Painting
20th century

Dada

If a culture could produce the Western Front, the Dadaists concluded, then meaning itself had to be put on trial.

CH  —  The anti-art movement born in Zurich in 1916 that responded to the carnage of World War I with absurdity, chance, and provocation

Dada is the anti-art movement born in zurich in 1916 that responded to the carnage of world war i with absurdity, chance, and provocation.

Dada was founded in February 1916 at the Cabaret Voltaire in Zurich by exiles from a Europe at war: Hugo Ball, Emmy Hennings, Tristan Tzara, Marcel Janco, Jean Arp, and others. The movement took its nonsense name to signal a refusal of all the meanings the war had ridiculed. Dada manifested as cabaret performance, sound poetry, photomontage, collage, found objects, and chance-based composition. Marcel Duchamp's readymades — 'Bicycle Wheel' (1913), 'Fountain' (1917) — were absorbed into the Dada canon, though Duchamp had begun the work independently.
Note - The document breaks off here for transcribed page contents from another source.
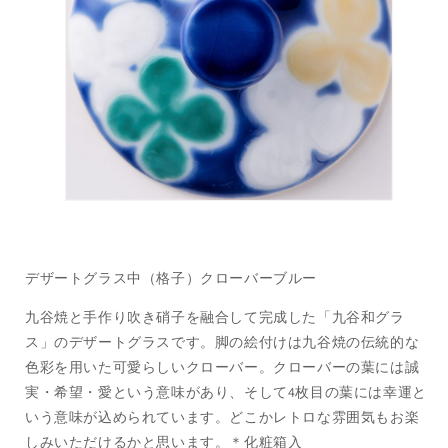
デザートグラス中（格子）クローバーブルー
九谷焼と手作り吹き硝子を融合して完成した「九谷和グラ
ス」のデザートグラスです。脚の絵付けは九谷焼の伝統的な
色彩を用いた可愛らしいクローバー。クローバーの葉には誠
実・希望・愛という意味があり、そして4枚目の葉には幸運と
いう意味が込められています。どこかレトロな雰囲気もお楽
しみいただけるかと思います。＊化粧箱入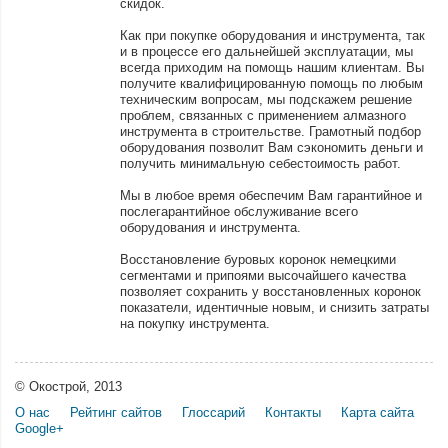
скидок.
Как при покупке оборудования и инструмента, так
и в процессе его дальнейшей эксплуатации, мы
всегда приходим на помощь нашим клиентам. Вы
получите квалифицированную помощь по любым
техническим вопросам, мы подскажем решение
проблем, связанных с применением алмазного
инструмента в строительстве. Грамотный подбор
оборудования позволит Вам сэкономить деньги и
получить минимальную себестоимость работ.
Мы в любое время обеспечим Вам гарантийное и
послегарантийное обслуживание всего
оборудования и инструмента.
Восстановление буровых коронок немецкими
сегментами и припоями высочайшего качества
позволяет сохранить у восстановленных коронок
показатели, идентичные новым, и снизить затраты
на покупку инструмента.
© Окострой, 2013
О нас
Рейтинг сайтов
Глоссарий
Контакты
Карта сайта
Google+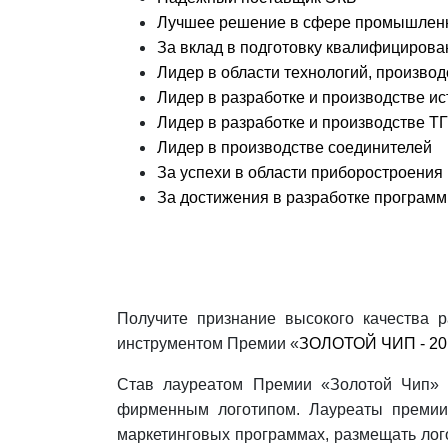
Лучшее решение в сфере промышленн
За вклад в подготовку квалифицирова
Лидер в области технологий, произво
Лидер в разработке и производстве и
Лидер в разработке и производстве Т
Лидер в производстве соединителей
За успехи в области приборостроения
За достижения в разработке программ
Получите признание высокого качества 
инструментом Премии «
ЗОЛОТОЙ ЧИП - 20
Став лауреатом Премии «Золотой Чип» 
фирменным логотипом. Лауреаты премии
маркетинговых программах, размещать лог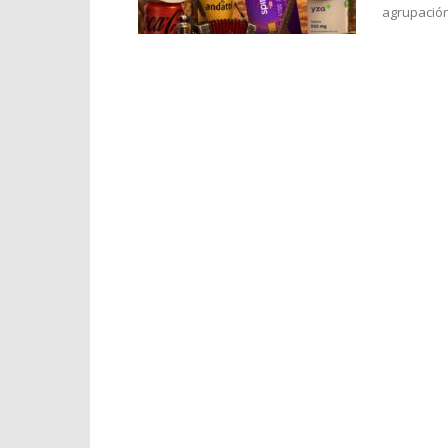
agrupación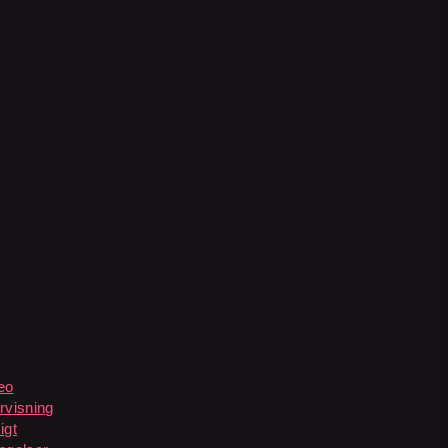
eo
rvisning
igt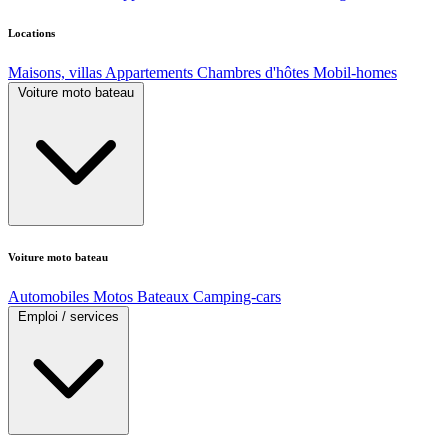
Locations
Maisons, villas
Appartements
Chambres d'hôtes
Mobil-homes
Voiture moto bateau
Voiture moto bateau
Automobiles
Motos
Bateaux
Camping-cars
Emploi / services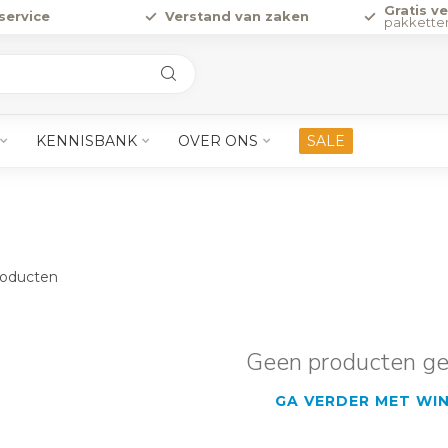
Gratis v
service
Verstand van zaken
pakkette
KENNISBANK
OVER ONS
SALE
oducten
Geen producten g
GA VERDER MET WI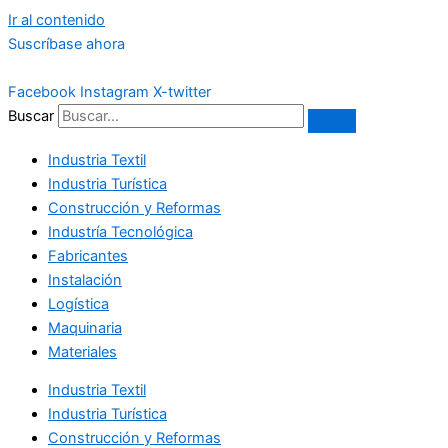
Ir al contenido
Suscríbase ahora
Facebook
Instagram
X-twitter
Buscar
Industria Textil
Industria Turística
Construcción y Reformas
Industría Tecnológica
Fabricantes
Instalación
Logística
Maquinaria
Materiales
Industria Textil
Industria Turística
Construcción y Reformas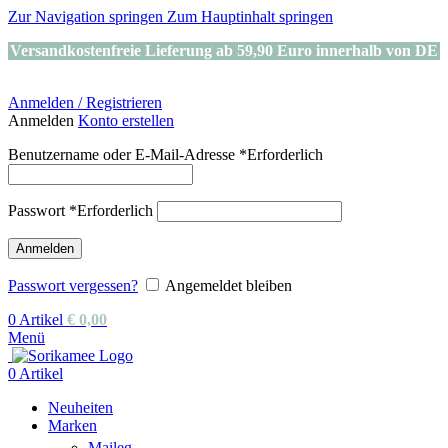
Zur Navigation springen
Zum Hauptinhalt springen
Versandkostenfreie Lieferung ab 59,90 Euro innerhalb von DE
Anmelden / Registrieren
Anmelden
Konto erstellen
Benutzername oder E-Mail-Adresse
*
Erforderlich
Passwort
*
Erforderlich
Anmelden
Passwort vergessen?
Angemeldet bleiben
0
Artikel
€
0,00
Menü
0
Artikel
Neuheiten
Marken
Maileg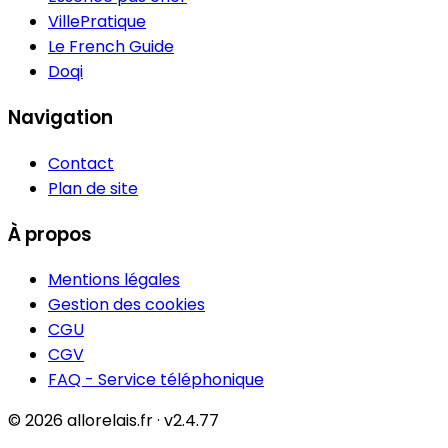
VillePratique
Le French Guide
Doqi
Navigation
Contact
Plan de site
À propos
Mentions légales
Gestion des cookies
CGU
CGV
FAQ - Service téléphonique
© 2026 allorelais.fr · v2.4.77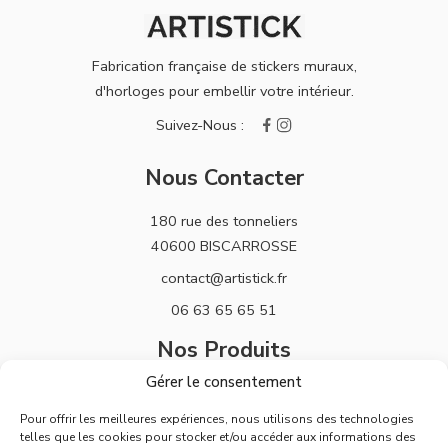
Fabrication française de stickers muraux,
d'horloges pour embellir votre intérieur.
Nous Contacter
180 rue des tonneliers
40600 BISCARROSSE
contact@artistick.fr
06 63 65 65 51
Nos Produits
Gérer le consentement
Stickers
Pour offrir les meilleures expériences, nous utilisons des technologies
Horloges
telles que les cookies pour stocker et/ou accéder aux informations des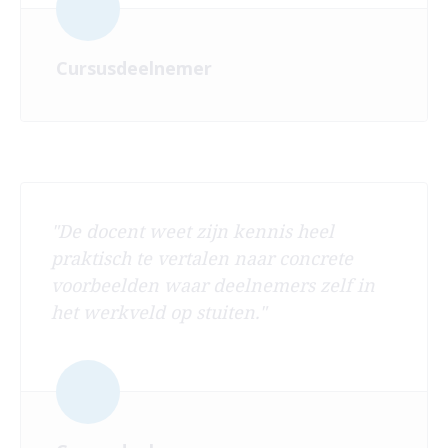
Cursusdeelnemer
"De docent weet zijn kennis heel
praktisch te vertalen naar concrete
voorbeelden waar deelnemers zelf in
het werkveld op stuiten."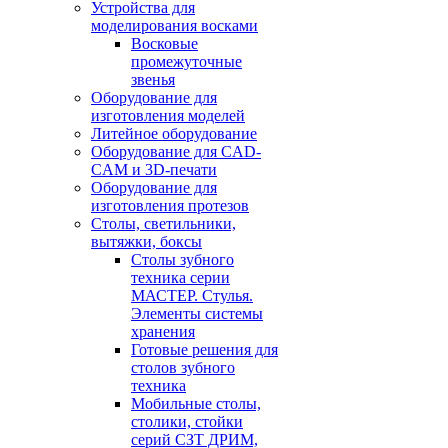
Устройства для
моделирования восками
Восковые
промежуточные
звенья
Оборудование для
изготовления моделей
Литейное оборудование
Оборудование для CAD-
CAM и 3D-печати
Оборудование для
изготовления протезов
Cтолы, светильники,
вытяжки, боксы
Столы зубного
техника серии
МАСТЕР. Стулья.
Элементы системы
хранения
Готовые решения для
столов зубного
техника
Мобильные столы,
столики, стойки
серий СЗТ ДРИМ,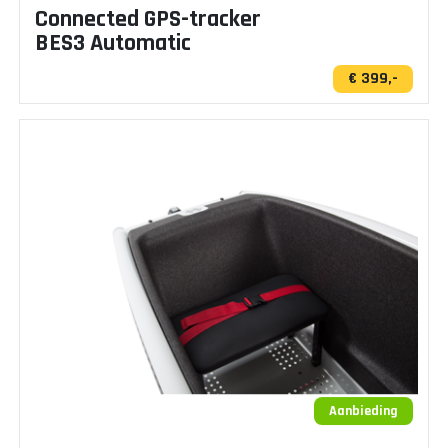
Connected GPS-tracker
BES3 Automatic
€ 399,-
Aanbieding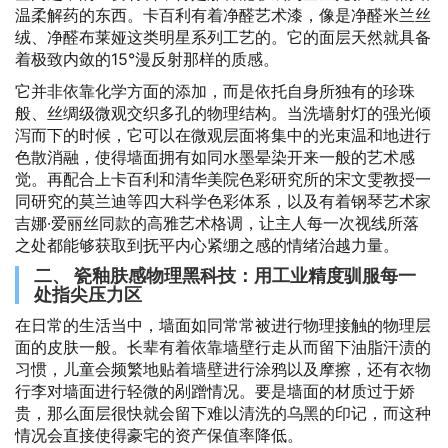
温柔解药的东西。卡百利有着净醛艺术漆，像是净醛米兰丝
绒、净醛布莱娅这类明星系列工艺的。它的面层天然就具备
着极致内敛的15°漫反射那样的质感。
它并非依靠化学方面的添加，而是依托自身所独有的珍珠
般、丝绸级微观交织多孔的物理结构。当洗墙射灯的强光倾
泻而下的时候，它可以在微观层面将集中的光束温和地进行
色散消融，使得墙面拥有如同水墨晕染开来一般的艺术感
觉。再配合上卡百利和清华美院色彩研究所的宋文雯教授一
同研究的莫兰迪等四大科学色彩体系，以及有着钢琴艺术家
吉娜·爱丽丝同款的高雅艺术格调，让主人每一次视线所落
之处都能够获取到抚平内心紧绷之感的情绪治越力量。
二、 瓷釉肤感物理黑科技：用工业精度驯服每一
处指尖压力区
在日常的生活当中，墙面如同常常被进行物理接触的物理层
面的皮肤一般。长辈有着依靠墙壁行走从而留下油脂汗渍的
习惯，儿童会频繁地贴着墙壁进行涂鸦以及摩擦，还有衣物
行李对墙面进行轻微的剐蹭情况。要是墙面的材质过于娇
贵，那么面层很快就会留下难以清洗的乌黑的印记，而这种
情况会直接使得豪宅的资产保值率降低。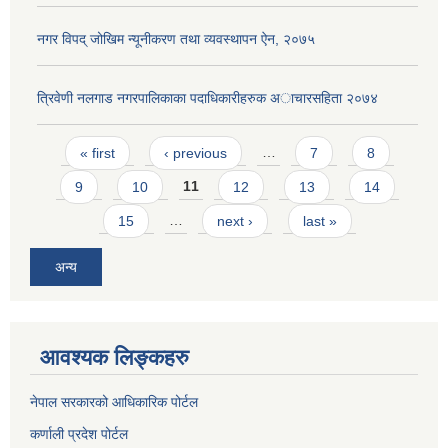
नगर विपद् जोखिम न्यूनीकरण तथा व्यवस्थापन ऐन, २०७५
त्रिवेणी नलगाड नगरपालिकाका पदाधिकारीहरुक अाचारस‌हिता २०७४
Pages
« first
‹ previous
…
7
8
9
10
11
12
13
14
15
…
next ›
last »
अन्य
आवश्यक लिङ्कहरु
नेपाल सरकारको आधिकारिक पोर्टल
कर्णाली प्रदेश पोर्टल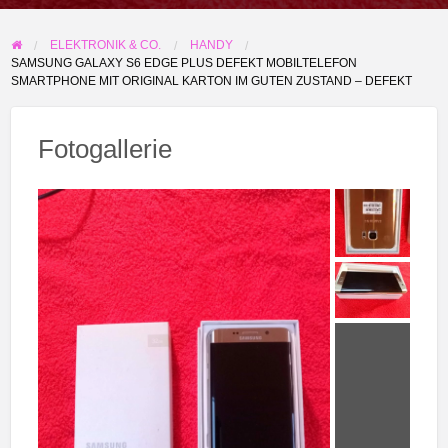
melden
ELEKTRONIK & CO.
HANDY
SAMSUNG GALAXY S6 EDGE PLUS DEFEKT MOBILTELEFON
SMARTPHONE MIT ORIGINAL KARTON IM GUTEN ZUSTAND – DEFEKT
Fotogallerie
Dada spread to Berlin (Hannah Höch, John Heartfield, Raoul Hausmann, George Grosz), Hanover (Kurt Schwitters and his sustained 'Merz' project), Cologne (Max Ernst), Paris (Picabia, Tzara, the early Surrealists), and New York (Duchamp, Man Ray, Picabia). By 1924 most of the European Dadaists had migrated into Surrealism, but Dada's strategies — chance, appropriation, anti-aesthetic provocation — reappeared in Fluxus, Pop Art, conceptual art, punk, and most of late 20th-century avant-garde practice.